What this task involves:
Everything in the listing should be transcribed exactly, apart from the pictures.

+-------+

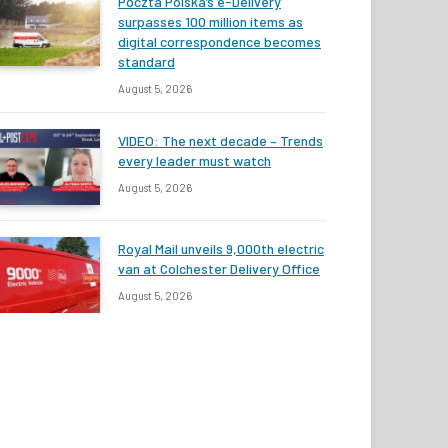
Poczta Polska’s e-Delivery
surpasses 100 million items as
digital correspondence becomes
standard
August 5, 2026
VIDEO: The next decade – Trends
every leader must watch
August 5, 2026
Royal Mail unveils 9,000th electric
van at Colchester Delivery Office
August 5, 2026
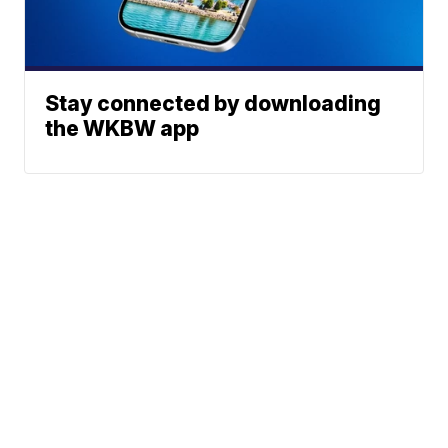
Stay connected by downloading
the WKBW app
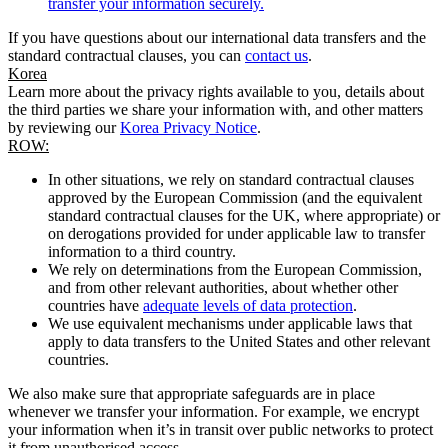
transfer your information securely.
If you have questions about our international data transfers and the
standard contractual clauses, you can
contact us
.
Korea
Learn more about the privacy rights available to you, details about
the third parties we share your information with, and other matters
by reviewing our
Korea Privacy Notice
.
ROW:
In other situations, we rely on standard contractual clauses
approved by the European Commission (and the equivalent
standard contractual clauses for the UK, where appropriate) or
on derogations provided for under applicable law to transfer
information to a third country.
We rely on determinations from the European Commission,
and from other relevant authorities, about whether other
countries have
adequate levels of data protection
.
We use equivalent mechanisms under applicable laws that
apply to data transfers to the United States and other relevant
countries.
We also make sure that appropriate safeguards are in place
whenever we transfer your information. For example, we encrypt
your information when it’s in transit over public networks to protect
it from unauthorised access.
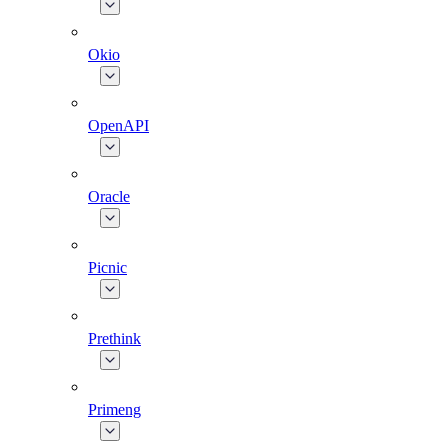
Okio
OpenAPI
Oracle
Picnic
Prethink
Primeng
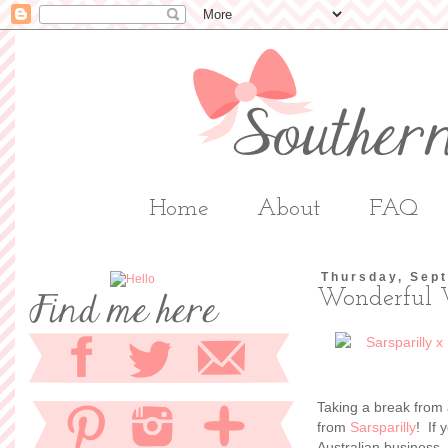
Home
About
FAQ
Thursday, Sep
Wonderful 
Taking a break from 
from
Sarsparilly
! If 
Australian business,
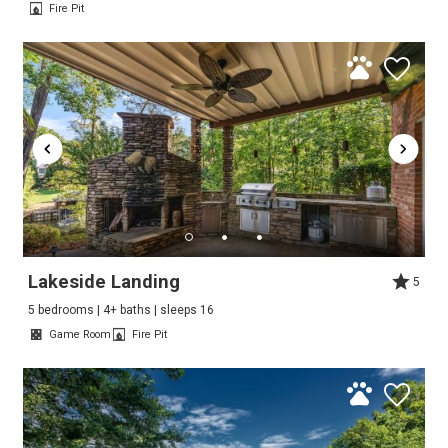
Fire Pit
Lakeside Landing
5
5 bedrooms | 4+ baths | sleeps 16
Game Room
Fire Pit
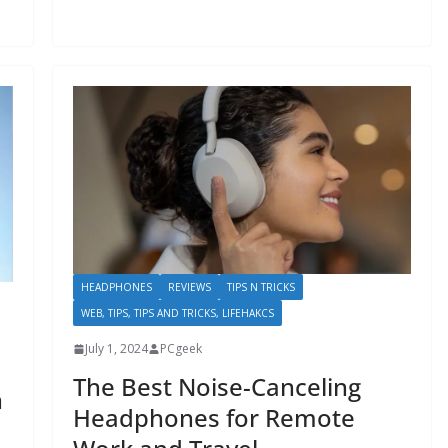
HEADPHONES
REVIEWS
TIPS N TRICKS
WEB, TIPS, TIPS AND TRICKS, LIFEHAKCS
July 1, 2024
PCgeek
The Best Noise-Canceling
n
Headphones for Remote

+-------+

Exercise response:
Poczta Polska’s e-Delivery
surpasses 100 million items as
digital correspondence becomes
standard
August 5, 2026
VIDEO: The next decade – Trends
every leader must watch
August 5, 2026
Royal Mail unveils 9,000th electric
van at Colchester Delivery Office
August 5, 2026
Stay connected by downloading
the WKBW app
transfer your information securely.
If you have questions about our international data transfers and the
standard contractual clauses, you can
contact us
.
Korea
Learn more about the privacy rights available to you, details about
the third parties we share your information with, and other matters
by reviewing our
Korea Privacy Notice
.
ROW:
In other situations, we rely on standard contractual clauses
approved by the European Commission (and the equivalent
standard contractual clauses for the UK, where appropriate) or
on derogations provided for under applicable law to transfer
information to a third country.
We rely on determinations from the European Commission,
and from other relevant authorities, about whether other
countries have
adequate levels of data protection
.
We use equivalent mechanisms under applicable laws that
apply to data transfers to the United States and other relevant
countries.
We also make sure that appropriate safeguards are in place
whenever we transfer your information. For example, we encrypt
your information when it’s in transit over public networks to protect
it from unauthorised access.
Okio
OpenAPI
Oracle
Picnic
Prethink
Primeng
Home
About
FAQ
Thursday, Sep
Wonderful 
Taking a break from 
from
Sarsparilly
! If 
Australian business,
Fire Pit
Lakeside Landing
5
5 bedrooms | 4+ baths | sleeps 16
Game Room
Fire Pit
HEADPHONES
REVIEWS
TIPS N TRICKS
WEB, TIPS, TIPS AND TRICKS, LIFEHAKCS
July 1, 2024
PCgeek
The Best Noise-Canceling
n
Headphones for Remote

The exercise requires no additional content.